Excerpted records:
Content starts

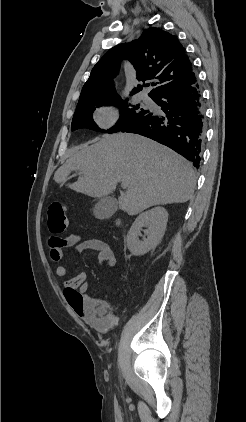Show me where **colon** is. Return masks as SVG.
Segmentation results:
<instances>
[{
	"label": "colon",
	"mask_w": 246,
	"mask_h": 422,
	"mask_svg": "<svg viewBox=\"0 0 246 422\" xmlns=\"http://www.w3.org/2000/svg\"><path fill=\"white\" fill-rule=\"evenodd\" d=\"M67 227L65 206L54 201L48 207V228L54 234L62 233Z\"/></svg>",
	"instance_id": "1"
}]
</instances>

Content ends

Give back the data exactly. Pictures stay out.

Show me where **colon** is. Return masks as SVG.
Segmentation results:
<instances>
[{
	"label": "colon",
	"mask_w": 246,
	"mask_h": 422,
	"mask_svg": "<svg viewBox=\"0 0 246 422\" xmlns=\"http://www.w3.org/2000/svg\"><path fill=\"white\" fill-rule=\"evenodd\" d=\"M67 227L65 206L54 201L48 207V228L54 234L62 233Z\"/></svg>",
	"instance_id": "1"
}]
</instances>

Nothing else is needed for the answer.